# Interested in Vietnam Era Special Operations Dogs of War



## Tiger_Goosebark (May 26, 2011)

I've looked around a bit on the forum and found snippets here and there, but I'm looking for information on the Dogs of War used by US Special Forces during Vietnam.

If anyone has seen the Korean, generally silent film Spring Summer Fall Winter & Spring, I'm working on a similar screen play.

Without giving away too much, the story would solely follow "Sam" a GSD left behind.
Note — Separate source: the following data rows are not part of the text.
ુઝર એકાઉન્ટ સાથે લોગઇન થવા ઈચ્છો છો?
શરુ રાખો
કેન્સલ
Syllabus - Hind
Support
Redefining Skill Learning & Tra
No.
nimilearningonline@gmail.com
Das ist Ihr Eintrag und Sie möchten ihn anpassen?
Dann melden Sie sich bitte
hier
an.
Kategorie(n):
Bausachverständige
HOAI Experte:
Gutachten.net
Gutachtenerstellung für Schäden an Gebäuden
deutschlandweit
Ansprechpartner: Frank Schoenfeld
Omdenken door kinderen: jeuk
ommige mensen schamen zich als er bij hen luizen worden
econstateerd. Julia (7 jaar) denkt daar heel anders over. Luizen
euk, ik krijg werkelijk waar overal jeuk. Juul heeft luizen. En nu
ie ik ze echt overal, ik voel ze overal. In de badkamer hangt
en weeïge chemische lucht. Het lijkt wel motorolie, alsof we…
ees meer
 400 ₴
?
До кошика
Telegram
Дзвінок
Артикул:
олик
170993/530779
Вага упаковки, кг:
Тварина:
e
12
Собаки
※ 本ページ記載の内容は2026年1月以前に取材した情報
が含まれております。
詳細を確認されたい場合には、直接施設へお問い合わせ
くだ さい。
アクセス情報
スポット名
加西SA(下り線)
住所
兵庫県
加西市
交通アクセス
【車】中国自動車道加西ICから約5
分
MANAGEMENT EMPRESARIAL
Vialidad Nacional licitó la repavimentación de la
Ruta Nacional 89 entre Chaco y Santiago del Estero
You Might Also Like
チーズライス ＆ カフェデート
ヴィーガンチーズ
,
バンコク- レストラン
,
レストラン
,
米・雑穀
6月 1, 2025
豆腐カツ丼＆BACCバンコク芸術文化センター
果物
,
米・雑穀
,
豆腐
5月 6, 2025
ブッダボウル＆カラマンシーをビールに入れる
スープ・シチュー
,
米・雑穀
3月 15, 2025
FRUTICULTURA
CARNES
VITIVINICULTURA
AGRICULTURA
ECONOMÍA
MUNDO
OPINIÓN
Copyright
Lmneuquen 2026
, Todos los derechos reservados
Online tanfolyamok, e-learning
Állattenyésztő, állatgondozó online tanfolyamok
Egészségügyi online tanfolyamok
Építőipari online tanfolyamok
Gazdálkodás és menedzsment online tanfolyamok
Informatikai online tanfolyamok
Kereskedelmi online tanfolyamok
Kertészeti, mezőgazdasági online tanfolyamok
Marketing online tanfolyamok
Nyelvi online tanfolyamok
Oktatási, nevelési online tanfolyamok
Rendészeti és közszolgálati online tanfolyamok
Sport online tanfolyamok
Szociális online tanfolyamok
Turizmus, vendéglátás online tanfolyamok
A surplus of war as he tries to survive on his own in post war Vietnam.

If you'd like to leave it on the open forum that's all well and good, if not, please PM me. 

I'd really appreciate the help and history.

V/R

TheGoose


----------



## x SF med (May 26, 2011)

a 45 second film - the chopper takes off and the locals run up and turn him into dinner.   Sorry, not being flippant, just truthful.


----------



## Tiger_Goosebark (May 26, 2011)

Roger, I figured as much was true. I'm not really looking for any aftermath insight. Sort of just the role war dogs played in group during the war. It's sort of a small part of the overall screenplay, but I don't want to fill it full of historical inaccuracies. I'm a GSD owner/trainer and overall fan of the breed. The concept is more or less a final farewell to friends left behind, and a nod to the spirit and loyalty of war dogs.


----------



## Manolito (May 26, 2011)

http://www.uswardogs.org/
This may help.
Bill


----------



## Tiger_Goosebark (May 27, 2011)

> http://www.uswardogs.org/
> This may help.



Thanks Bill, I'll look around on there and see if I can get in contact with some of their members.


----------



## Mac_NZ (May 27, 2011)

You might find a bit if you start looking at Tracking teams in Vietnam that used scent dogs in conjunction with VTs.  I know theres a really detailed site but can't remember the name.


----------